Dataset content.
┌──

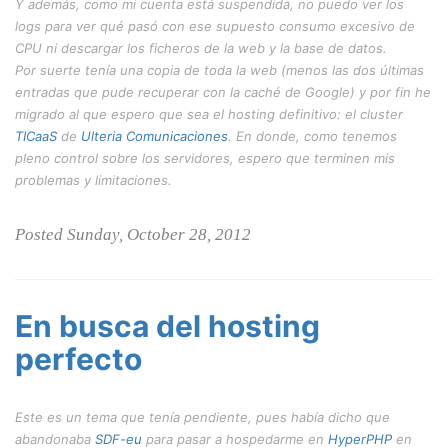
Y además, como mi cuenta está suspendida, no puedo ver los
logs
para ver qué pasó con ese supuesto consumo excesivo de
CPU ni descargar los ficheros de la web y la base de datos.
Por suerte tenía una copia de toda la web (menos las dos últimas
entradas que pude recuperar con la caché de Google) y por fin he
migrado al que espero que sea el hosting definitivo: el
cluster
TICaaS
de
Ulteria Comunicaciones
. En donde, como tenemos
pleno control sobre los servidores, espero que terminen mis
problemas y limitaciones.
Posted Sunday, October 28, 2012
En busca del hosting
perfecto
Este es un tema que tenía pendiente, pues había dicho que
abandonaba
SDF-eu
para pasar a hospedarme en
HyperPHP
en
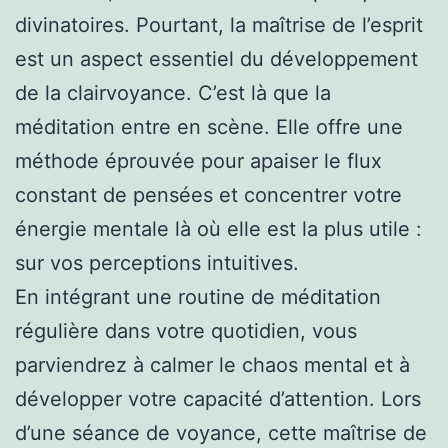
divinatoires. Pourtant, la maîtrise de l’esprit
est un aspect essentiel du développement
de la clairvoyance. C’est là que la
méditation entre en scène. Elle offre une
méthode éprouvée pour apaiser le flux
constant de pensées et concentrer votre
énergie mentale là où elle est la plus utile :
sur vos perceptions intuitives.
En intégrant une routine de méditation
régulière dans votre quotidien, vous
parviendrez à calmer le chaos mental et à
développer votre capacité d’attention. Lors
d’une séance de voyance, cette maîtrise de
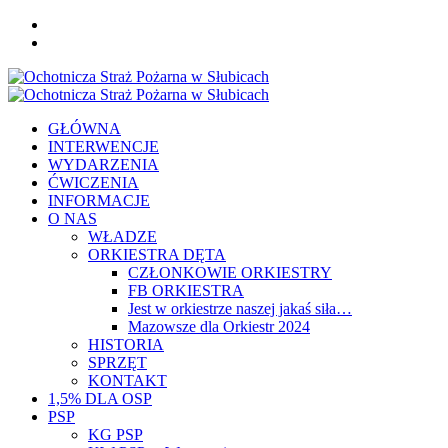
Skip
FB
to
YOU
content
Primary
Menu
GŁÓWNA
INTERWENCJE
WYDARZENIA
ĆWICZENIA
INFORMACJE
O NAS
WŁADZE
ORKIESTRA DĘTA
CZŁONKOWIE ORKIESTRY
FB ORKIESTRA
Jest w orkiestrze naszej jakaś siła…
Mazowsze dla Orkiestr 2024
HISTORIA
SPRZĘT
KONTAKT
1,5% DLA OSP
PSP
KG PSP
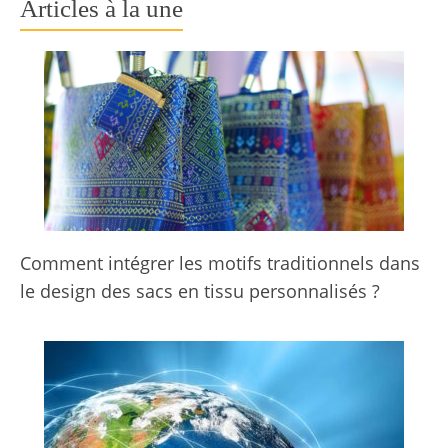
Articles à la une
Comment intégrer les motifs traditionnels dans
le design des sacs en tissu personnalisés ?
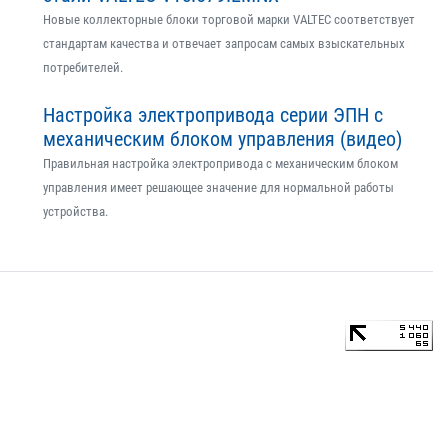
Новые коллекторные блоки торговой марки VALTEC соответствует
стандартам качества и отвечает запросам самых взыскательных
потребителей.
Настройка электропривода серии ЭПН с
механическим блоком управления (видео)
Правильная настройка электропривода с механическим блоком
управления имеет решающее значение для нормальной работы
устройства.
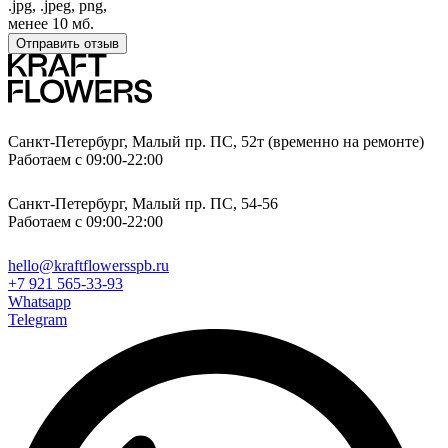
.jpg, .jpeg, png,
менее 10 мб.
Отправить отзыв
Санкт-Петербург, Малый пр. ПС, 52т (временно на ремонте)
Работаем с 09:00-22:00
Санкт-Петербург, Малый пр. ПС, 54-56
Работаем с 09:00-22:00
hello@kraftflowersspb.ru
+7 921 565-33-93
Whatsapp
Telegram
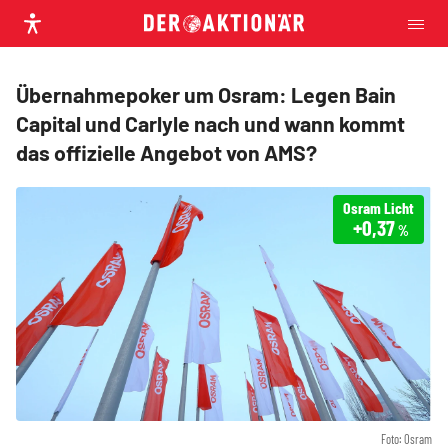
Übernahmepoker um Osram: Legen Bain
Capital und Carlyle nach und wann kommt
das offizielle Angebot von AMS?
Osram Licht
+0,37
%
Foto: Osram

└──

What to work on. Please state how many lines of the listing contain the string "maîtrise". Give only that number.

Completed task. 2